Indeed. I buy some of my chemicals at a HUGE chemical supply house and they sell every chemical known to man. In the lobby, where you wait while they load your truck, there is one, very large, poster listing the multiple hazards and effects of, you guessed it, hydrofluoric acid. Nobody in there right mind wants to handle the stuff if they can avoid it.


----------



## Harold_V (Apr 20, 2009)

I have a liter of HFl, which I use to kill warts. A single drop applied by a toothpick is almost instantly absorbed into the skin. A few days and the wart will shed.
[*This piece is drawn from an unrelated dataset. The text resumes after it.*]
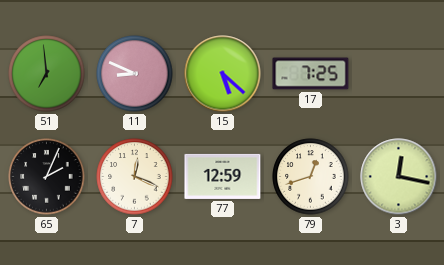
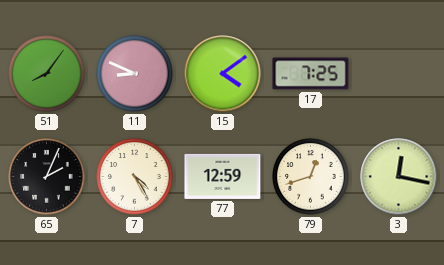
51: 6:59 -> 8:06
15: 5:22 -> 4:09
7: 12:19 -> 4:25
I would suggest everyone avoid the use of HFl if at all possible. It's wicked stuff. 

As far as silica is concerned, it is easily dissolved with soda ash in the furnace, at which time it can be poured off as slag. I relied on that very process for recovering my waste materials from years of refining. 

A collector would likely be required. 

Harold


----------



## kjavanb123 (Apr 20, 2009)

Harold,

Please advise adding soda ash to silica and heat in furnace would change the melting temp? Because before we used to just melt the soil with heavy metals, and silica. then add some lead sulfide in process to remove the melted silica which stayed at the top, and bottom would represent all the heavy metals.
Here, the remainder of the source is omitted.